Transcribed page contents:
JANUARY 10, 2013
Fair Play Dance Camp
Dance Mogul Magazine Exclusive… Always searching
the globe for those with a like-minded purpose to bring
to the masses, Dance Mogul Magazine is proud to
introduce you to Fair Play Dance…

**WORK INSTRUCTION**: Write out every entry once more, precisely as it stands.

**FINISHED TASK**:
JANUARY 10, 2013
Fair Play Dance Camp
Dance Mogul Magazine Exclusive… Always searching
the globe for those with a like-minded purpose to bring
to the masses, Dance Mogul Magazine is proud to
introduce you to Fair Play Dance…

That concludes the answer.